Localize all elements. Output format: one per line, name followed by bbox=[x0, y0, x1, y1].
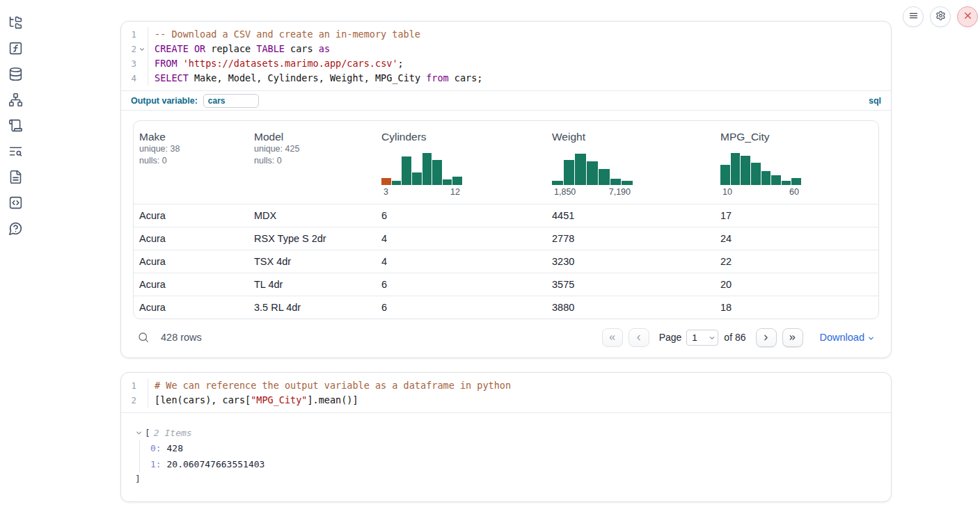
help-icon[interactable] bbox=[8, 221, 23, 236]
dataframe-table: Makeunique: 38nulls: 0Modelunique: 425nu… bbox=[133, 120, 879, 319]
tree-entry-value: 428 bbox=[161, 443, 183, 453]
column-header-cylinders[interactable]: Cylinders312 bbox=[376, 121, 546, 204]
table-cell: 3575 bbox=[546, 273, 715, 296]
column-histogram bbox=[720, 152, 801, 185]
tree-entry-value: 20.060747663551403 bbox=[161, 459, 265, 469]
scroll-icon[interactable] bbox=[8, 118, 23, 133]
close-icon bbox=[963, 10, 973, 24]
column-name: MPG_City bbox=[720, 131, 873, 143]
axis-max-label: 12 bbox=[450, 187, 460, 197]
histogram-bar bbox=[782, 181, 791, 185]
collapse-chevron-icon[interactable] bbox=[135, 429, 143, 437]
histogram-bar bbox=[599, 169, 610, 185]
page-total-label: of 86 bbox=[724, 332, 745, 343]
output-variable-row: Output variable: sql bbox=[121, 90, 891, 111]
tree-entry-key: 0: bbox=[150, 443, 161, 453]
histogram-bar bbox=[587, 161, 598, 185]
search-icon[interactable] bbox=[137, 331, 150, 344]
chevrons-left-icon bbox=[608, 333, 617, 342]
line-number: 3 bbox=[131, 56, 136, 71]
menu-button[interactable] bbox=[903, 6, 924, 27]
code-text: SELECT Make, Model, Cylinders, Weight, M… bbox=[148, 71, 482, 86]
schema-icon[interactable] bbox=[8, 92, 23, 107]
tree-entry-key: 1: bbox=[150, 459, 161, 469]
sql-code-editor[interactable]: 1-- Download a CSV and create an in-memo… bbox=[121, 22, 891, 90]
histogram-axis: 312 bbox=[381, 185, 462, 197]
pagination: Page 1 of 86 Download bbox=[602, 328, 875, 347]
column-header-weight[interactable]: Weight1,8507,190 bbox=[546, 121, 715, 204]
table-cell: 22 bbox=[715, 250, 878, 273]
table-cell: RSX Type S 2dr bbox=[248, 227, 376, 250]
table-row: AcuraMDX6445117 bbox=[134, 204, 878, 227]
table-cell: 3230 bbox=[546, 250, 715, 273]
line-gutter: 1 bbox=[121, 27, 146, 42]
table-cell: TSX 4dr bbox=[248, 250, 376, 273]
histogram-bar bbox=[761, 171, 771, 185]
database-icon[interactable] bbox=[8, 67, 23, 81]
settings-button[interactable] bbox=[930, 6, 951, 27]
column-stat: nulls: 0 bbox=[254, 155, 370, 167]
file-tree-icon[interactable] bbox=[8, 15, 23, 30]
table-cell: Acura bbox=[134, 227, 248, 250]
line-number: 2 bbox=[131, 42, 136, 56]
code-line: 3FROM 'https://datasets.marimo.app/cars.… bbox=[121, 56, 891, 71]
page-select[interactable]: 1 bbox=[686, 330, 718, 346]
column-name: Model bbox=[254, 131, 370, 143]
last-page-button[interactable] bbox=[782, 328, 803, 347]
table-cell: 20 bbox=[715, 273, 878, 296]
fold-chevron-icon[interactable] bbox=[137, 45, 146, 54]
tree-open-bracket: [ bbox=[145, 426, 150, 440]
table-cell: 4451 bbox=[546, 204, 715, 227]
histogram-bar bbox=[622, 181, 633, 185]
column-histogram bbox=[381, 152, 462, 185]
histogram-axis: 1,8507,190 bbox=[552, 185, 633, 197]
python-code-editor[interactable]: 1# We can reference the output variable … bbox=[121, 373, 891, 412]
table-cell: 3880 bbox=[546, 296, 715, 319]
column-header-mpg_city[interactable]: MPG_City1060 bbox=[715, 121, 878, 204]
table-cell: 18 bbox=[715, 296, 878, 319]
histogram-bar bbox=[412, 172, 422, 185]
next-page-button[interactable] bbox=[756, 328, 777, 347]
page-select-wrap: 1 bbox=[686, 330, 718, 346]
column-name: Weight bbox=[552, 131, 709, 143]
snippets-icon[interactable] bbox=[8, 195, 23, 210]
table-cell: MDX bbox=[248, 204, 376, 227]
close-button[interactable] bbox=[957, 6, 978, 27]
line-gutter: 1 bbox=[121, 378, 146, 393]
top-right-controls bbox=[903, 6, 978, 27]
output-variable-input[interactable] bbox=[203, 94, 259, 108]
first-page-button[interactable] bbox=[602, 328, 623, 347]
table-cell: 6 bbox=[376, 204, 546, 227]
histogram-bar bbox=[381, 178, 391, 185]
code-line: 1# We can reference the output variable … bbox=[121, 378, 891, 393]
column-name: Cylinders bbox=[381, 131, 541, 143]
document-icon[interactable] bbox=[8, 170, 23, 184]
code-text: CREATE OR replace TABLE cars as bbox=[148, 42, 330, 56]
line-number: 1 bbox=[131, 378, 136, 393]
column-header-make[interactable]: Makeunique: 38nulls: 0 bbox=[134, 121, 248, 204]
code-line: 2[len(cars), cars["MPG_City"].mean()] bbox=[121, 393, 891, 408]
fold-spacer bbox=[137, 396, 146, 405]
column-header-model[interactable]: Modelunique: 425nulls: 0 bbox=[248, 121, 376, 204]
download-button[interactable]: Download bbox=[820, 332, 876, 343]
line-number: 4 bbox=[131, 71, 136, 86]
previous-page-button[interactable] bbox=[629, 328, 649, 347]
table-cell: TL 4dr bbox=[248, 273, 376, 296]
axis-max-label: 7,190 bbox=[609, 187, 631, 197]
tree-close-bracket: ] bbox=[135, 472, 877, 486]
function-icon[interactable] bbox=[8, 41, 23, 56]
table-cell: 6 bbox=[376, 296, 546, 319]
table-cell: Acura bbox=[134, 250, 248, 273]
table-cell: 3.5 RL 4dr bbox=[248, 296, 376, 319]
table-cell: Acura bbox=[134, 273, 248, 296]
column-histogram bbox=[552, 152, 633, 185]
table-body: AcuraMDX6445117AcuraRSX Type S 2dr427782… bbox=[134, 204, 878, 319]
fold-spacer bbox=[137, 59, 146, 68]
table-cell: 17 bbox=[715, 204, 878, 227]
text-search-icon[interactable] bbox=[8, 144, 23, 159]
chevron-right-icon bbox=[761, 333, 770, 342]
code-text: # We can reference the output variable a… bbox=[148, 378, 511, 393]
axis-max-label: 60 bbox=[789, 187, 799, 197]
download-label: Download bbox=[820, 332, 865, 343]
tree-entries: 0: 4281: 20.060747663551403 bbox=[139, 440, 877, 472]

•••••

• WHAT IS NEEDED: The records above, minus their pictures, are to be returned word for word.

• THE COMPLETED TASK:
Localize all elements. Output format: one per line, name followed by bbox=[x0, y0, x1, y1].
help-icon[interactable] bbox=[8, 221, 23, 236]
dataframe-table: Makeunique: 38nulls: 0Modelunique: 425nu… bbox=[133, 120, 879, 319]
tree-entry-value: 428 bbox=[161, 443, 183, 453]
column-header-cylinders[interactable]: Cylinders312 bbox=[376, 121, 546, 204]
table-cell: 3575 bbox=[546, 273, 715, 296]
column-histogram bbox=[720, 152, 801, 185]
tree-entry-value: 20.060747663551403 bbox=[161, 459, 265, 469]
scroll-icon[interactable] bbox=[8, 118, 23, 133]
close-icon bbox=[963, 10, 973, 24]
column-name: MPG_City bbox=[720, 131, 873, 143]
axis-max-label: 12 bbox=[450, 187, 460, 197]
histogram-bar bbox=[782, 181, 791, 185]
collapse-chevron-icon[interactable] bbox=[135, 429, 143, 437]
histogram-bar bbox=[599, 169, 610, 185]
page-total-label: of 86 bbox=[724, 332, 745, 343]
output-variable-row: Output variable: sql bbox=[121, 90, 891, 111]
tree-entry-key: 0: bbox=[150, 443, 161, 453]
histogram-bar bbox=[587, 161, 598, 185]
search-icon[interactable] bbox=[137, 331, 150, 344]
chevrons-left-icon bbox=[608, 333, 617, 342]
line-number: 3 bbox=[131, 56, 136, 71]
menu-button[interactable] bbox=[903, 6, 924, 27]
code-text: SELECT Make, Model, Cylinders, Weight, M… bbox=[148, 71, 482, 86]
schema-icon[interactable] bbox=[8, 92, 23, 107]
tree-entry-key: 1: bbox=[150, 459, 161, 469]
sql-code-editor[interactable]: 1-- Download a CSV and create an in-memo… bbox=[121, 22, 891, 90]
histogram-axis: 312 bbox=[381, 185, 462, 197]
pagination: Page 1 of 86 Download bbox=[602, 328, 875, 347]
column-header-weight[interactable]: Weight1,8507,190 bbox=[546, 121, 715, 204]
table-cell: 22 bbox=[715, 250, 878, 273]
table-cell: RSX Type S 2dr bbox=[248, 227, 376, 250]
table-row: AcuraMDX6445117 bbox=[134, 204, 878, 227]
table-cell: 3230 bbox=[546, 250, 715, 273]
line-gutter: 1 bbox=[121, 27, 146, 42]
table-cell: TSX 4dr bbox=[248, 250, 376, 273]
histogram-bar bbox=[761, 171, 771, 185]
database-icon[interactable] bbox=[8, 67, 23, 81]
settings-button[interactable] bbox=[930, 6, 951, 27]
column-stat: nulls: 0 bbox=[254, 155, 370, 167]
file-tree-icon[interactable] bbox=[8, 15, 23, 30]
table-cell: Acura bbox=[134, 227, 248, 250]
line-number: 2 bbox=[131, 42, 136, 56]
code-line: 3FROM 'https://datasets.marimo.app/cars.… bbox=[121, 56, 891, 71]
page-select[interactable]: 1 bbox=[686, 330, 718, 346]
column-name: Model bbox=[254, 131, 370, 143]
last-page-button[interactable] bbox=[782, 328, 803, 347]
table-cell: 20 bbox=[715, 273, 878, 296]
fold-chevron-icon[interactable] bbox=[137, 45, 146, 54]
tree-open-bracket: [ bbox=[145, 426, 150, 440]
table-cell: 4451 bbox=[546, 204, 715, 227]
histogram-bar bbox=[622, 181, 633, 185]
column-histogram bbox=[381, 152, 462, 185]
histogram-axis: 1,8507,190 bbox=[552, 185, 633, 197]
python-code-editor[interactable]: 1# We can reference the output variable … bbox=[121, 373, 891, 412]
table-cell: 3880 bbox=[546, 296, 715, 319]
column-header-mpg_city[interactable]: MPG_City1060 bbox=[715, 121, 878, 204]
table-cell: 18 bbox=[715, 296, 878, 319]
histogram-bar bbox=[412, 172, 422, 185]
next-page-button[interactable] bbox=[756, 328, 777, 347]
page-select-wrap: 1 bbox=[686, 330, 718, 346]
column-name: Weight bbox=[552, 131, 709, 143]
snippets-icon[interactable] bbox=[8, 195, 23, 210]
table-cell: MDX bbox=[248, 204, 376, 227]
close-button[interactable] bbox=[957, 6, 978, 27]
line-gutter: 1 bbox=[121, 378, 146, 393]
top-right-controls bbox=[903, 6, 978, 27]
output-variable-input[interactable] bbox=[203, 94, 259, 108]
first-page-button[interactable] bbox=[602, 328, 623, 347]
table-cell: 6 bbox=[376, 204, 546, 227]
histogram-bar bbox=[381, 178, 391, 185]
code-line: 1# We can reference the output variable … bbox=[121, 378, 891, 393]
column-name: Cylinders bbox=[381, 131, 541, 143]
document-icon[interactable] bbox=[8, 170, 23, 184]
code-text: CREATE OR replace TABLE cars as bbox=[148, 42, 330, 56]
line-number: 1 bbox=[131, 378, 136, 393]
column-header-make[interactable]: Makeunique: 38nulls: 0 bbox=[134, 121, 248, 204]
code-line: 2[len(cars), cars["MPG_City"].mean()] bbox=[121, 393, 891, 408]
fold-spacer bbox=[137, 396, 146, 405]
column-header-model[interactable]: Modelunique: 425nulls: 0 bbox=[248, 121, 376, 204]
download-button[interactable]: Download bbox=[820, 332, 876, 343]
line-number: 4 bbox=[131, 71, 136, 86]
previous-page-button[interactable] bbox=[629, 328, 649, 347]
table-cell: TL 4dr bbox=[248, 273, 376, 296]
axis-max-label: 7,190 bbox=[609, 187, 631, 197]
tree-close-bracket: ] bbox=[135, 472, 877, 486]
function-icon[interactable] bbox=[8, 41, 23, 56]
table-cell: 6 bbox=[376, 296, 546, 319]
table-cell: Acura bbox=[134, 250, 248, 273]
table-cell: 3.5 RL 4dr bbox=[248, 296, 376, 319]
table-cell: Acura bbox=[134, 273, 248, 296]
column-histogram bbox=[552, 152, 633, 185]
table-body: AcuraMDX6445117AcuraRSX Type S 2dr427782… bbox=[134, 204, 878, 319]
fold-spacer bbox=[137, 59, 146, 68]
table-cell: 17 bbox=[715, 204, 878, 227]
text-search-icon[interactable] bbox=[8, 144, 23, 159]
chevron-right-icon bbox=[761, 333, 770, 342]
code-text: # We can reference the output variable a… bbox=[148, 378, 511, 393]
axis-max-label: 60 bbox=[789, 187, 799, 197]
download-label: Download bbox=[820, 332, 865, 343]
tree-entries: 0: 4281: 20.060747663551403 bbox=[139, 440, 877, 472]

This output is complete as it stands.